People are the same way with issues that require them to stretch themselves. In order to truly be “woke” and to open those ears you have to accept the fact that, in some way, you are wrong.
Your world view is wrong. What you like is wrong. Your upbringing may be wrong. Mindsets you developed because of the environment you sprouted in are wrong. Not completely, just to some extent.
You have to examine yourself and find out that you have stereotypes, you have bad habits, you have values and beliefs that you don’t follow. Something you do or don’t do is actually a part of the problem. Sometimes that thing is just thinking a little deeper.
It feels easy to live a surface life. You get to love all the good parts of you and ignore the bad. Choosing to look a little deeper means accepting that you aren’t perfect.
Choosing to see that someone is affected by racism means that not everyone in your world is as nice as you.
Choosing to see that someone can be poor by no fault of their own but because our society has the makings of a caste-like system means that you have to accept that yes, in some ways, you were born privileged.
Choosing to see that just because someone is born with a silver spoon in their mouth and chooses not to help you is not necessarily bad but their right means you have to accept that life isn’t fair and never will be.
Choosing to see that our government does sometimes lie to us and make monetary deals rather than keep the peoples’ interests in mind means you have to accept that our world isn’t as safe as we would like.

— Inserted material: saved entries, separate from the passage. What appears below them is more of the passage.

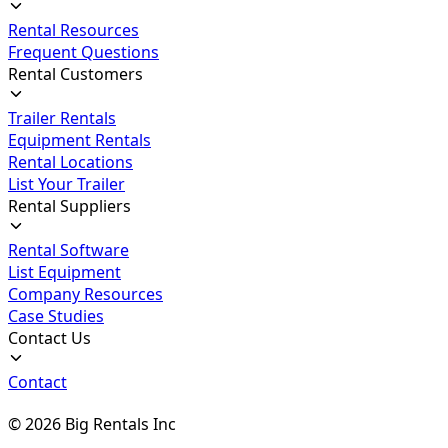
Rental Resources
Frequent Questions
Rental Customers
Trailer Rentals
Equipment Rentals
Rental Locations
List Your Trailer
Rental Suppliers
Rental Software
List Equipment
Company Resources
Case Studies
Contact Us
Contact
©
2026
Big Rentals Inc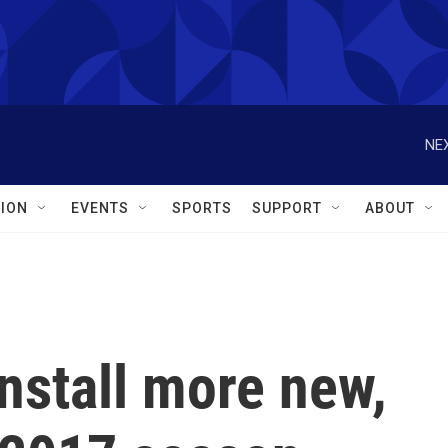
NEX
ION
EVENTS
SPORTS
SUPPORT
ABOUT
install more new,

Thinking below the surface means taking a sip of that pink, bubblegum flavored, gooey medicine and choosing to accept that there are parts of you that are broken.
It means choosing to be alive rather than living in the matrix.
Acceptance is the first step to recovery.
So accept that our society is messed up. Accept that, in some ways, you or your ancestors or both of you have created the problem. Accept that it’s not any one race or culture’s fault. Accept that you have ways that need changing. Accept that your world isn’t all black or all white; it’s also got some Latino, Asian, Pacific Islander, and lots more. Accept that the world will go on with or without you. Accept that someone is experiencing a life that you will never experience.
Accept all of that so you can hear what’s really being said around you. So you can feel what others feel. So you can see what really needs to change.
Open your ears as well as your minds.
Take your medicine.
“For this people’s heart has become calloused; they hardly hear with their ears, and they have closed their eyes. Otherwise they might see with their eyes, hear with their ears, understand with their hearts and turn, and I would heal them.’